Atom-thick materials materialise in Oxford

Scientists have developed a method of splitting materials similar to graphite into atom-thin sheets, leading to applications for new electronic technologies.

The  team led by scientists at Oxford University and Trinity College have found a way to create such nano-sheets in a quick and inexpensive manner, which can be scaled up to work on an industrial level – threatening to steal the thunder from the nation’s favourite two dimensional material, graphene.

The team used mild ultrasonic pulses and common solvents to separate the materials into incredibly thin sheets, in the same way that the graphite has recently made the headlines for being split into layers of ultra-strong graphene.

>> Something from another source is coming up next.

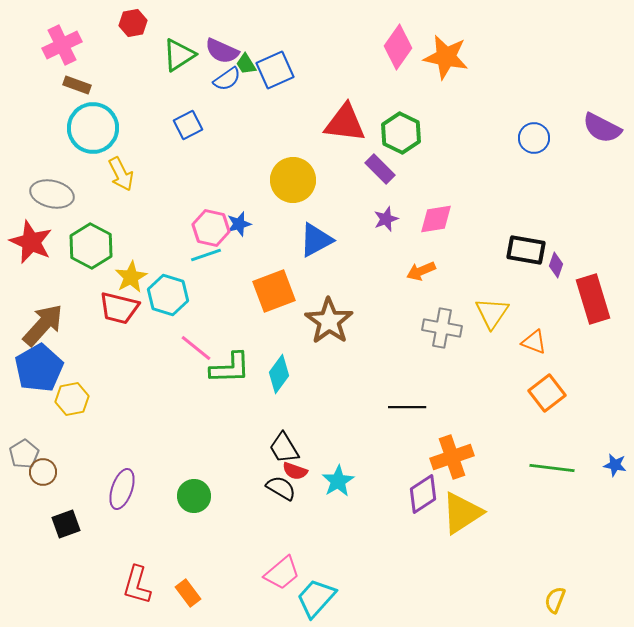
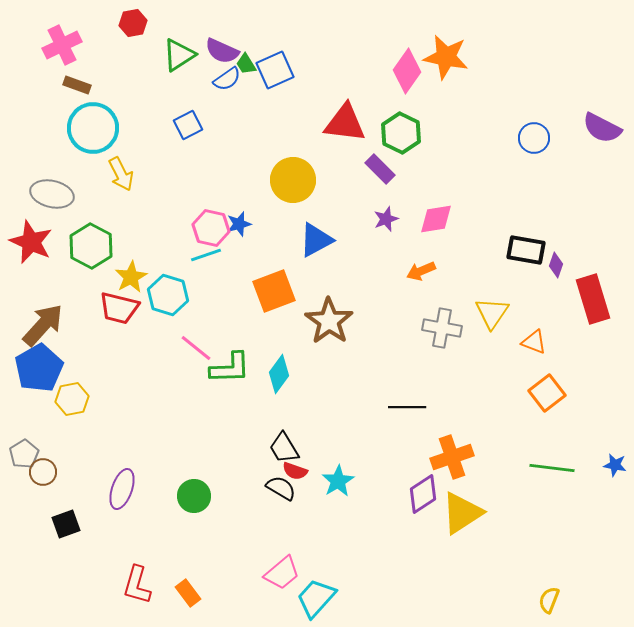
pink diamond at (398, 47): moved 9 px right, 24 px down
yellow semicircle at (555, 600): moved 6 px left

It is said that a one-millimetre-thick layer of graphite could be broken into three million layers of graphene that measure just one atom in thickness.

According to the researchers there are over 150 layered materials such as Boron Nitride, Molybdenum disulfide, and Tungsten disulfide that can potentially be metallic, semi-metallic or semiconducting depending on their chemical composition and how their atoms are arranged.

“Because of its extraordinary electronic properties graphene has been getting all the attention, including a recent Nobel Prize, as physicists hope that it might, one day, compete with silicon in electronics,” said Dr Valeria Nicolosi of Oxford University’s Department of Materials.

“But in fact there are hundreds of other layered materials that could enable us to create powerful new technologies.”

According to Professor Coleman, of Trinity College Dublin, the nano-materials have chemical and electronic properties which are well suited for applications in new electronic devices, as well as super-strong composite materials and energy generation and storage.

Previous attempts have been made to create nano-sheets from other types of materials, but until now it has proved impractical as the methods were considered too time consuming, and resulted in materials that were too fragile to be realistically be used.

However the scientists believe they have a new method which allows low cost, high yield results, claiming that with only one milligram of material, many billions of atom-thick sheets can be made at the same time from a wide variety of exotic layered materials.

The nanosheets created through this method can then be sprayed onto the surface of other materials like silicon to produce hybrid films which can potentially allow their abilities to be integrated with conventional technologies.

Dr Nicolosi told TechEye that the uses for the new method are manifold, with applications dependent on the specific material that is being used.

“There are a range of possibilities for this, as it means that we are able to produce a wide range of effects in terms of electronic properties,” she said.

“One of the main functions that are possible is in thermoelectronics, where for example the heat waste of a car can be absorbed by the material and converted into electricity.

“Also materials could be used easily for superconducting, with the ability to store massive amounts of energy, as well as being released very efficiently.

“For laptop batteries this could mean that, rather than your battery dying after a year, it could operate like brand new for a much longer time.

“This is because the battery’s material is essentially destroyed while charging, however the new materials are vastly more robust.”